Now, that’s a bad pun and I apologize, but it’s hardly worse than the dozens of stool-centric jokes—including the ridiculous tagline: ‘Motion se hi emotion’—that one encounters during the course of this movie. This isn’t to say Piku is an unsubtle film, only that it’s at its weakest when striving for effect. When the film’s promotion focussed on potty humour, I assumed its makers were playing to the gallery to get people talking about the film. But Bhaskor’s constipation really is the main topic of discussion in the film. It rules his life and that of his long-suffering daughter, Piku (Deepika Padukone).
The film is built around a road trip that Bhaskor and Piku make from their Delhi home to their ancestral house in Kolkata.
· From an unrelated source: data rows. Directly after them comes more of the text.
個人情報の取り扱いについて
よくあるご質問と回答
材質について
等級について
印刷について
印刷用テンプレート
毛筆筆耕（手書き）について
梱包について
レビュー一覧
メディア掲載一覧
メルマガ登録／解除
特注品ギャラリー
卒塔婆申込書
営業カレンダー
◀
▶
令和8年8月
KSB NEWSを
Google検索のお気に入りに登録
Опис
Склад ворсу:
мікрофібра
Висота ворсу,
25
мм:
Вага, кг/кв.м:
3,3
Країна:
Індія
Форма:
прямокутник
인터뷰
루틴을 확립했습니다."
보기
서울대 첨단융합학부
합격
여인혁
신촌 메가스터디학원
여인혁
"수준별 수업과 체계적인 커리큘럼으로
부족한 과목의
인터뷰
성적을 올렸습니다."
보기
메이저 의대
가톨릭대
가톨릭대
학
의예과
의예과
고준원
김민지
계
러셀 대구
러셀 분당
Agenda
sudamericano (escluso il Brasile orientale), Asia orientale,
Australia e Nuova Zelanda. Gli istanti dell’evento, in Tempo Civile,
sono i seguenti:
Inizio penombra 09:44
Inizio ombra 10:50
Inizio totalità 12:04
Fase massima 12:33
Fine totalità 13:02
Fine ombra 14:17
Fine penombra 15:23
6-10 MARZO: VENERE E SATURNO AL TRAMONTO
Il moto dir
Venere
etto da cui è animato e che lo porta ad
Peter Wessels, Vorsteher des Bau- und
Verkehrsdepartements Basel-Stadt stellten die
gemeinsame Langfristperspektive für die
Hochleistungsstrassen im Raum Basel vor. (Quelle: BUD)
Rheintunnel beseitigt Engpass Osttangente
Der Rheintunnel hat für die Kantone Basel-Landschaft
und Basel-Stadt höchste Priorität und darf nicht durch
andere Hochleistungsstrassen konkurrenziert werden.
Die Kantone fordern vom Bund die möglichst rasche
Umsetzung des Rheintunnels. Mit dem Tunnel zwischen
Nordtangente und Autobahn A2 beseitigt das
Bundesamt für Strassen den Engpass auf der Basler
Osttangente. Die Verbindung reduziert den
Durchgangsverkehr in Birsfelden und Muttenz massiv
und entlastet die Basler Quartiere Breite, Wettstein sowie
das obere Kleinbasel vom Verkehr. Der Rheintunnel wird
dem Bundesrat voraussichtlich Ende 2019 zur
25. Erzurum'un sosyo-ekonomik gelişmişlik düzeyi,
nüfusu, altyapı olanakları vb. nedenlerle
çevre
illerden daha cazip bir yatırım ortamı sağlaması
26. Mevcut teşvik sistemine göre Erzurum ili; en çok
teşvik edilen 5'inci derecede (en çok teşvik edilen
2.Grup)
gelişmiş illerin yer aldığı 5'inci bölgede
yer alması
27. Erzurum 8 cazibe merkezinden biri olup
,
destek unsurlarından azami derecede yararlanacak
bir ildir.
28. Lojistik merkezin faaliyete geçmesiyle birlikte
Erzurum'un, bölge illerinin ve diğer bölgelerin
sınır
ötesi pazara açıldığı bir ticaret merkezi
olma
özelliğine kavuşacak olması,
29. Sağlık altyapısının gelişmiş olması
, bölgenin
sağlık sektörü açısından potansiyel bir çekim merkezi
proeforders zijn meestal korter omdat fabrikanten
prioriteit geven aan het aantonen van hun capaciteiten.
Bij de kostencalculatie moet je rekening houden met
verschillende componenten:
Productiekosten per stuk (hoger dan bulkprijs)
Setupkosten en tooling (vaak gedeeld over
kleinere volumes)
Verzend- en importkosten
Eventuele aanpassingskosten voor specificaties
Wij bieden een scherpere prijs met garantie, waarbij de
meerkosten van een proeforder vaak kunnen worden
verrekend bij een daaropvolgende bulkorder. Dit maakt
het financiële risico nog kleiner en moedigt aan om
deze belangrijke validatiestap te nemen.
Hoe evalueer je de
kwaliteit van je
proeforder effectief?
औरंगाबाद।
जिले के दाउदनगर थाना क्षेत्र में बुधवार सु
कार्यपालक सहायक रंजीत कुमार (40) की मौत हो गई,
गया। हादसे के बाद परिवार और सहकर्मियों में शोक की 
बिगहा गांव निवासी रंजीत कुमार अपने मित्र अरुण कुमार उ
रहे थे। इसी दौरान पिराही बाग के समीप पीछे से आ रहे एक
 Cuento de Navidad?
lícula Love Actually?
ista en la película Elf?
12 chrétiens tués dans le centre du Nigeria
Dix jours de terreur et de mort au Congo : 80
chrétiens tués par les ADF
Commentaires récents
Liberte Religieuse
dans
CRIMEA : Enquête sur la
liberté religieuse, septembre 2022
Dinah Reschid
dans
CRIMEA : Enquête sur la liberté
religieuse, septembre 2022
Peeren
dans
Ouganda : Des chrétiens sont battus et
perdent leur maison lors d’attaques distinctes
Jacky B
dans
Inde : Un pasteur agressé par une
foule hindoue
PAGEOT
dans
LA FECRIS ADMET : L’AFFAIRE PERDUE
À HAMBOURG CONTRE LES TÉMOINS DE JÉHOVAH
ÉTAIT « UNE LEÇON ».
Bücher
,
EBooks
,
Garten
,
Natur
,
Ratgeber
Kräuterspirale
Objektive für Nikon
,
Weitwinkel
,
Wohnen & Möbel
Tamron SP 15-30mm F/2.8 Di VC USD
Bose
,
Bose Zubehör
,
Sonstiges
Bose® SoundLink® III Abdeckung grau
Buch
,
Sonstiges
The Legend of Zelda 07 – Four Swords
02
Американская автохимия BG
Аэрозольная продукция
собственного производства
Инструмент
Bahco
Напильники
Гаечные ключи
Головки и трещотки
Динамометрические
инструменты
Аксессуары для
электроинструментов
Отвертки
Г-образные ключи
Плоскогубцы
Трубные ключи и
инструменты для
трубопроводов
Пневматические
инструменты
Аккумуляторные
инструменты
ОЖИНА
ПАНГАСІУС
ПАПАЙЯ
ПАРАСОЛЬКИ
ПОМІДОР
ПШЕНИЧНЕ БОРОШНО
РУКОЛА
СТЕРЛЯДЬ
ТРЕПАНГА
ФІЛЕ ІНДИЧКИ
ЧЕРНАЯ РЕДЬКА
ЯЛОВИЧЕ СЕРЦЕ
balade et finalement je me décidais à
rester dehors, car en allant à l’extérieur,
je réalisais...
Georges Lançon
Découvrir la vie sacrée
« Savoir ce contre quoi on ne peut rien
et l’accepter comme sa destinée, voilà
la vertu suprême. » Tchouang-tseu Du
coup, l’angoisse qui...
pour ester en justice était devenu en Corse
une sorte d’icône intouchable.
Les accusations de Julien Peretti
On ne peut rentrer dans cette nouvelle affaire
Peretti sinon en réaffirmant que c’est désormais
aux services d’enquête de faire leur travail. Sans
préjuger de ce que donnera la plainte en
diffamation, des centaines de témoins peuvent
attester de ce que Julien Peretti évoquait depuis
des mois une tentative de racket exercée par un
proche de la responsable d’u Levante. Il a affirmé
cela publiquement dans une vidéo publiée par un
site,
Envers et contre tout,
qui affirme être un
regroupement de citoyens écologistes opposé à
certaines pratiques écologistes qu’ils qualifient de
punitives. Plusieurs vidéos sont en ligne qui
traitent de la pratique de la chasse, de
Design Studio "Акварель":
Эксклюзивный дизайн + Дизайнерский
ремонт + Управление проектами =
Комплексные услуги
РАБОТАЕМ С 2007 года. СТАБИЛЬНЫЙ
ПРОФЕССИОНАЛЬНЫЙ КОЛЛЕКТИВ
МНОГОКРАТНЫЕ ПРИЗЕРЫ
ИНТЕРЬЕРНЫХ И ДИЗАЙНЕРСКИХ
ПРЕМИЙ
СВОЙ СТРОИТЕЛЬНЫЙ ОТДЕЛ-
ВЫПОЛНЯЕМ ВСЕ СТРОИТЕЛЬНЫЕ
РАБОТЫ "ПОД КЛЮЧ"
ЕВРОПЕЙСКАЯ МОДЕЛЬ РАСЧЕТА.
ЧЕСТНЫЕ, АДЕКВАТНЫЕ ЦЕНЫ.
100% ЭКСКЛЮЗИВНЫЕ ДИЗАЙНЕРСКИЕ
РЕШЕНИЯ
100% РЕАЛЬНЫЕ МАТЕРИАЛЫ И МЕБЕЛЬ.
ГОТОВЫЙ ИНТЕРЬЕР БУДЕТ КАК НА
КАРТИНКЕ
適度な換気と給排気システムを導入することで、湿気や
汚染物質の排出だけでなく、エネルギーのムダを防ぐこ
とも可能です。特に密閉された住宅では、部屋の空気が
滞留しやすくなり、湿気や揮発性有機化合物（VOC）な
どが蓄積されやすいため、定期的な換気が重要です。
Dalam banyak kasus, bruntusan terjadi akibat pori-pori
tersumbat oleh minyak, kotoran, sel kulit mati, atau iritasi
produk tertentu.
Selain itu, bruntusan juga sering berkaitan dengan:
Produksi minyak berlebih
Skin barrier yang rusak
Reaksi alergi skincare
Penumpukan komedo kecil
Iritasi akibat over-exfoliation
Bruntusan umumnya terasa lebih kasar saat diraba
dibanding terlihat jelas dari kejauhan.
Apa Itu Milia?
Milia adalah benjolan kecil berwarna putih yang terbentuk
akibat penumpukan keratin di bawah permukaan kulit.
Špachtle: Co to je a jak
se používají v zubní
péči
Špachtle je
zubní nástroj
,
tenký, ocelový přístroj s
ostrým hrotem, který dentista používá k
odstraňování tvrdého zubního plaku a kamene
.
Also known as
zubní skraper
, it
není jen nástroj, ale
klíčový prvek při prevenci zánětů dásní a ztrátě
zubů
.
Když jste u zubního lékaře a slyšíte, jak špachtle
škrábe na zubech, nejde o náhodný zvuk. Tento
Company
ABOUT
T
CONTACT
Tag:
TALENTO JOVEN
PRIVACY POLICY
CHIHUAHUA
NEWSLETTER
They’re accompanied by Rana (Irrfan Khan), a taxi stand owner who ends up chauffeuring them when his driver bails at the last minute. Though there’s an ostensible reason for this trip—Bhaskor has a near-death experience and wants to see his old house, which Piku is secretly thinking of selling —it’s really just a way for director Shoojit Sircar and screenwriter Juhi Chaturvedi to get these personalities to bounce off each other. Some of the best scenes in the film unfold in the car, with Bhaskor imperious and unreasonable, Piku holding on to her sanity with both hands, and Rana looking on in wonderment at the two of them.
When it’s on song, Piku has a lot going for it. Chaturvedi has a knack for writing spiky dialogue and characters with complexities and tics. Moushumi Chatterjee and Jisshu Sengupta do some useful supporting work. Instead of big set-pieces, Sircar gives us a series of small showdowns, confrontations and revelations. There’s great use made of overlapping dialogue, especially in the dinner tables scenes, with everyone eating and arguing at the same time.
Bachchan as Bhaskor will probably divide opinions down the middle. The accent he adopts is almost too Bengali; when he’s acting with actual Bangla-speakers, you can tell the difference. Yet, he also manages to locate a stubborn charm and moral certitude in his character’s bluster. His scenes with Irrfan, who finds himself in the unaccustomed role of mood-lightener (and acquits himself beautifully), are memorable for their push and pull; the ones with Padukone tilt too heavily in Bachchan’s direction.
Bachchan’s boisterous performance places him at the centre of most scenes, but the film’s emotional lynchpin is its titular character. Padukone has made a career out of underplaying; suggesting rather than serving up emotions. This might be her smartest performance yet. In the beginning, Piku’s so wrapped up in her father’s demands that she has little emotion left for herself. She spends the first half hour frowning with varying degrees of intensity. But as the film progresses and Rana begins to divert Bhaskor’s attention, we see her open up. All three performances come together spectacularly in one scene. After listening to Bhaskor rant for more than a day, Rana finally loses patience and tells him off. Piku stares at Bhaskor wordlessly, her face strained. You can read so much in her pained gaze: gratitude towards Rana for saying what she could never, sympathy for her father, guilt for wanting to be the one yelling at him. It also serves to illustrate the film’s central quandary: Are we duty-bound to sacrifice our happiness for our parents?
If only Sircar and Chaturvedi hadn’t tried to do for shit what they did for sperm. Their first and best film, Vicky Donor, was about a man who realises his seed is extremely fertile and becomes a successful donor. But ‘sperm’ is still a relatively taboo thing to repeatedly say in a Bollywood film. Joking about constipation and doing one’s business is more juvenile than transgressive. Piku may be a film about difficult fathers and dutiful daughters and charming taxi stand owners, but audiences are likely to leave with crap on their minds.